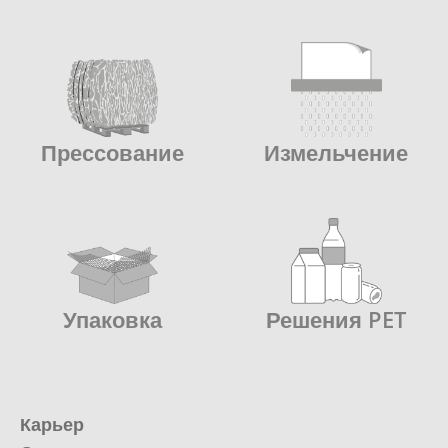
Прессование
Измельчение
Упаковка
Решения PET
Карьер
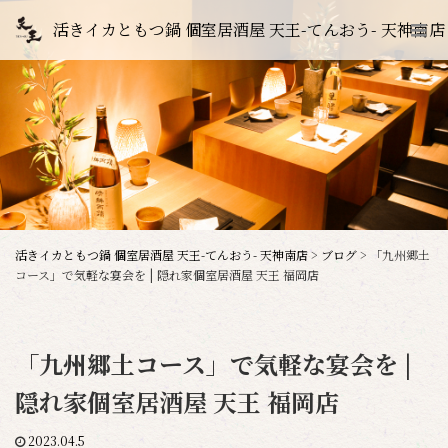
活きイカともつ鍋 個室居酒屋 天王-てんおう- 天神南店
活きイカともつ鍋 個室居酒屋 天王-てんおう- 天神南店
>
ブログ
>
「九州郷土
コース」で気軽な宴会を | 隠れ家個室居酒屋 天王 福岡店
「九州郷土コース」で気軽な宴会を |
隠れ家個室居酒屋 天王 福岡店
2023.04.5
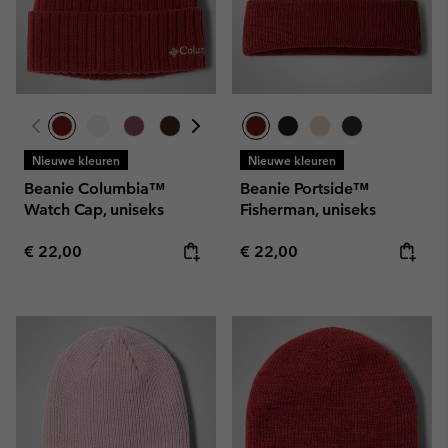
Nieuwe kleuren
Nieuwe kleuren
Beanie Columbia™
Beanie Portside™
Watch Cap, uniseks
Fisherman, uniseks
Regular price:
Regular price:
€ 22,00
€ 22,00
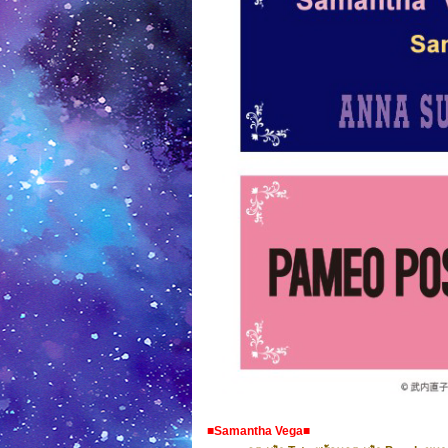
■Samantha Vega■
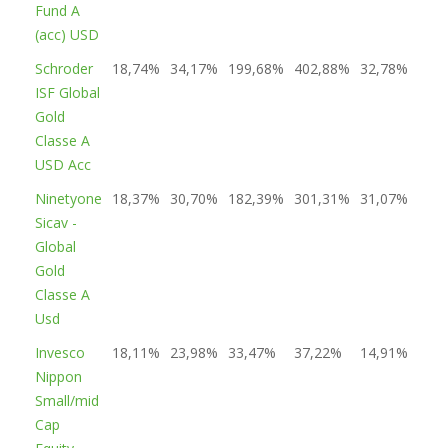
Fund A
(acc) USD
Schroder
18,74%
34,17%
199,68%
402,88%
32,78%
5
ISF Global
Gold
Classe A
USD Acc
Ninetyone
18,37%
30,70%
182,39%
301,31%
31,07%
3
Sicav -
Global
Gold
Classe A
Usd
Invesco
18,11%
23,98%
33,47%
37,22%
14,91%
2
Nippon
Small/mid
Cap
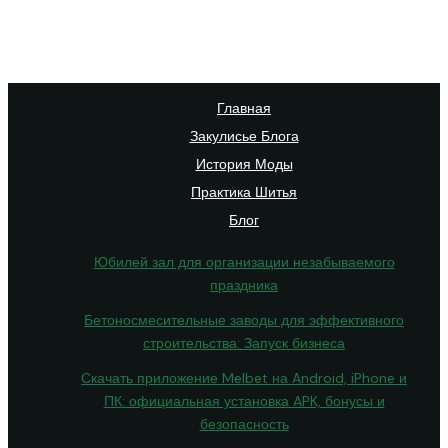
Главная
Закулисье Блога
История Моды
Практика Шитья
Блог
Юбилей зал для организации незабываемого
праздника
Бетоносмесительные заводы для эффективного
строительства: Запуск бизнеса
Скачать приложение Melbet на Android, iPhone и
ПК: официальная установка APK, бонусы и
безопасность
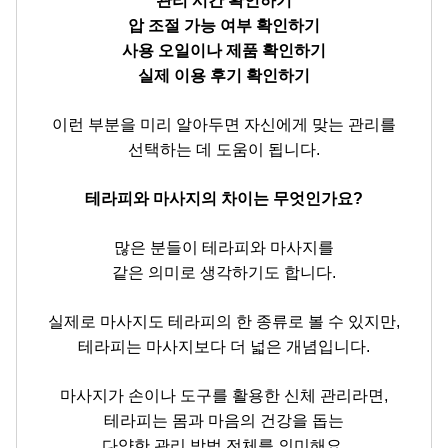
관리 시간 확인하기
압 조절 가능 여부 확인하기
사용 오일이나 제품 확인하기
실제 이용 후기 확인하기
이런 부분을 미리 알아두면 자신에게 맞는 관리를
선택하는 데 도움이 됩니다.
테라피와 마사지의 차이는 무엇인가요?
많은 분들이 테라피와 마사지를
같은 의미로 생각하기도 합니다.
실제로 마사지도 테라피의 한 종류로 볼 수 있지만,
테라피는 마사지보다 더 넓은 개념입니다.
마사지가 손이나 도구를 활용한 신체 관리라면,
테라피는 몸과 마음의 건강을 돕는
다양한 관리 방법 전체를 의미해요.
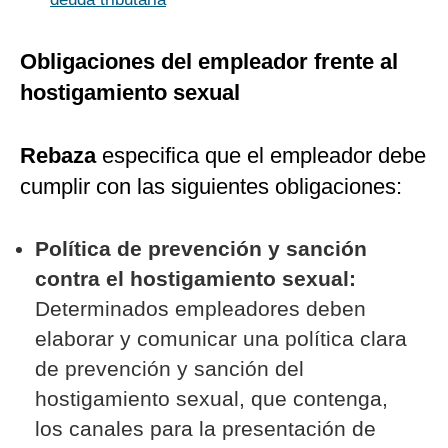
Obligaciones del empleador frente al
hostigamiento sexual
Rebaza
especifica que el empleador debe
cumplir con las siguientes obligaciones:
Política de prevención y sanción
contra el hostigamiento sexual:
Determinados empleadores deben
elaborar y comunicar una política clara
de prevención y sanción del
hostigamiento sexual, que contenga,
los canales para la presentación de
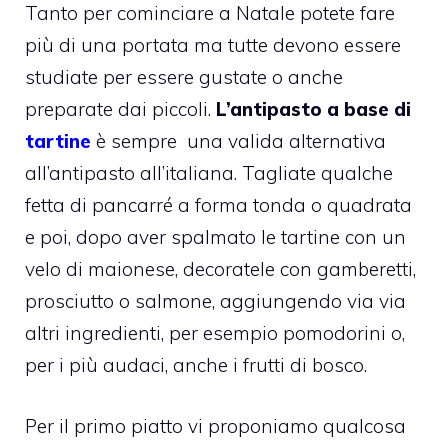
Tanto per cominciare a Natale potete fare
più di una portata ma tutte devono essere
studiate per essere gustate o anche
preparate dai piccoli.
L’antipasto a base di
tartine
è sempre una valida alternativa
all’antipasto all’italiana. Tagliate qualche
fetta di pancarré a forma tonda o quadrata
e poi, dopo aver spalmato le tartine con un
velo di maionese, decoratele con gamberetti,
prosciutto o salmone, aggiungendo via via
altri ingredienti, per esempio pomodorini o,
per i più audaci, anche i frutti di bosco.
Per il primo piatto vi proponiamo qualcosa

__________________________________________________

= EXERCISE OBJECTIVE =
Return exactly the lines from the one containing "L’antipasto a base di" through the last line of the records above, both included, and nothing else.

= ANSWER SECTION =
L’antipasto a base di
tartine
è sempre una valida alternativa
all’antipasto all’italiana. Tagliate qualche
fetta di pancarré a forma tonda o quadrata
e poi, dopo aver spalmato le tartine con un
velo di maionese, decoratele con gamberetti,
prosciutto o salmone, aggiungendo via via
altri ingredienti, per esempio pomodorini o,
per i più audaci, anche i frutti di bosco.
Per il primo piatto vi proponiamo qualcosa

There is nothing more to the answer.